Sem a resposta positiva que espera, o movimento iniciou, no dia 18, uma vigília em defesa da Casa de Referência Inês Etienne Romeu. Durante a ação, Chantal denunciou que Cabo Frio é a cidade com o maior número de casos de violência contra a mulher na Região dos Lagos, registrando diversos casos de feminicídio por ano. O mais recente é o assassinato de Karolina Sales, de 23 anos. Ela foi morta a facadas dentro de casa, no bairro Vila Nova, na manhã do último dia 16. O crime aconteceu na frente do filho dela, um bebê de apenas oito meses. O principal suspeito é o companheiro de Karolina: ele teria sido flagrado por câmeras de segurança deixando o local do crime, e fugindo a pé logo após o ataque. Desde então, está foragido.
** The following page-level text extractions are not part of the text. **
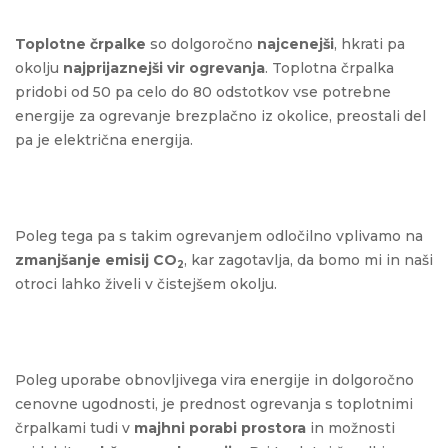
Toplotne črpalke
so dolgoročno
najcenejši
, hkrati pa
okolju
najprijaznejši vir ogrevanja
. Toplotna črpalka
pridobi od 50 pa celo do 80 odstotkov vse potrebne
energije za ogrevanje brezplačno iz okolice, preostali del
pa je električna energija.
Poleg tega pa s takim ogrevanjem odločilno vplivamo na
zmanjšanje emisij CO
, kar zagotavlja, da bomo mi in naši
2
otroci lahko živeli v čistejšem okolju.
Poleg uporabe obnovljivega vira energije in dolgoročno
cenovne ugodnosti, je prednost ogrevanja s toplotnimi
črpalkami tudi v
majhni porabi prostora
in možnosti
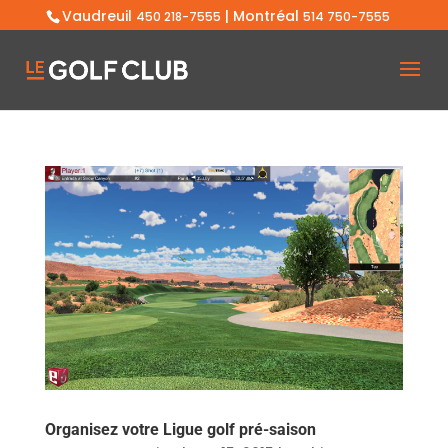
Vaudreuil
| Montréal
450 218-7555
514 750-7555
Organisez votre Ligue golf pré-saison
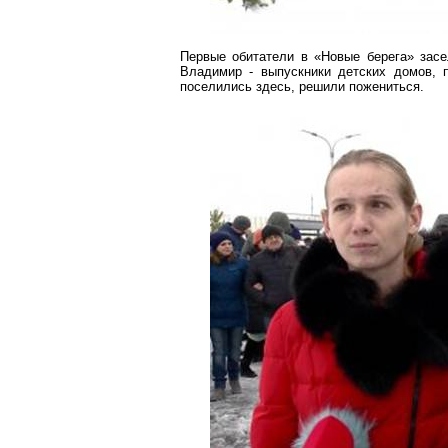
Первые обитатели в «Новые берега» засе
Владимир - выпускники детских домов, п
поселились здесь, решили пожениться.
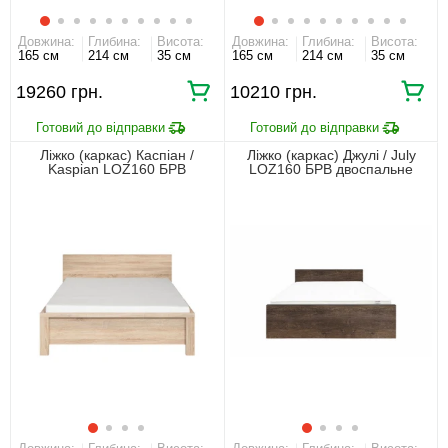
Довжина:
Глибина:
Висота:
Довжина:
Глибина:
Висота:
165 см
214 см
35 см
165 см
214 см
35 см
19260 грн.
10210 грн.
Ліжко (каркас) Каспіан /
Ліжко (каркас) Джулі / July
Kaspian LOZ160 БРВ
LOZ160 БРВ двоспальне
двоспальне Дуб сонома
Венге магія/дуб конкордія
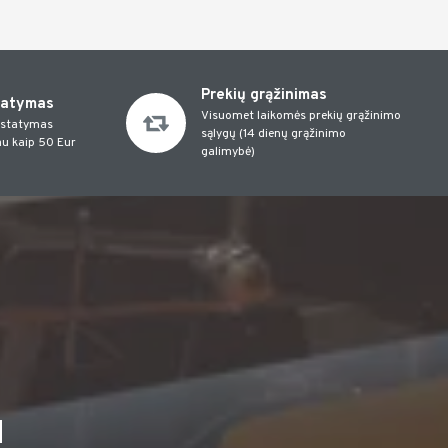
Prekių grąžinimas
tatymas
Visuomet laikomės prekių grąžinimo
istatymas
sąlygų (14 dienų grąžinimo
u kaip 50 Eur
galimybė)
I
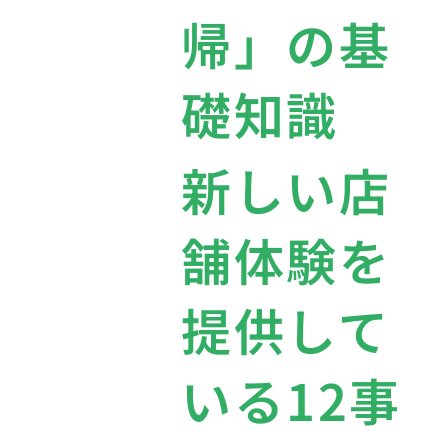
帰」の基
礎知識
新しい店
舗体験を
提供して
いる12事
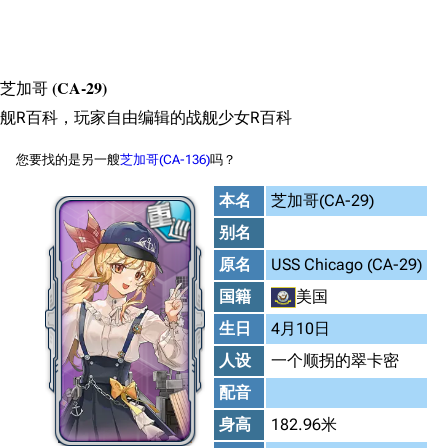
搜索
芝加哥
(CA-29)
舰R百科，玩家自由编辑的战舰少女R百科
您要找的是另一艘
芝加哥(CA-136)
吗？
本名
芝加哥(CA-29)
别名
原名
USS Chicago (CA-29)
国籍
美国
生日
4月10日
人设
一个顺拐的翠卡密
配音
身高
182.96米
Após este caso, o grupo postou um comunicado nas redes sociais. No texto, o movimento diz que “em meio a esse cenário alarmante, a Casa de Referência da Mulher Inês Etienne Romeu tem sido extremamente importante para mulheres vítimas de violência, oferecendo apoio psicológico, jurídico e social. No entanto, o prefeito Serginho quer acabar com a única casa de referência para mulheres da cidade, alegando que o imóvel deve ser desapropriado para fins de preservação ambiental. Essa decisão coloca em risco um espaço vital que já acolheu diversas mulheres em situação de vulnerabilidade. Não podemos permitir que o espaço seja fechado. Em uma cidade onde a violência contra a mulher é uma realidade diária, é fundamental fortalecer, e não desmantelar, iniciativas que oferecem suporte e proteção. Exigimos respeito pela vida das mulheres”.
– Na sessão da câmara os vereadores gastaram seu tempo de tribuna para falarem sobre como estão sensibilizados com o abalo do prefeito sobre a incursão da Polícia Federal na casa dele, e não falaram absolutamente nada sobre o feminicídio da cidade, nem da situação da ocupação das mulheres. Em nenhum momento a Prefeitura de Cabo Frio se posicionou contra mais esse feminicídio. Continuaremos ocupando as ruas, ocupando imóveis públicos que não cumprem nenhuma função social. Continuaremos ocupando a Prefeitura, e não nos intimidaremos com essa meia dúzia de homens brancos, engravatados, que querem ver a gente morta - declarou Chantal.
A Casa Inês Etienne Romeu é o único espaço de Cabo Frio com atendimento gratuito e contínuo para mulheres em situação de violência. O nome do espaço é uma homenagem à única sobrevivente da Casa da Morte, um centro de tortura da ditadura militar brasileira.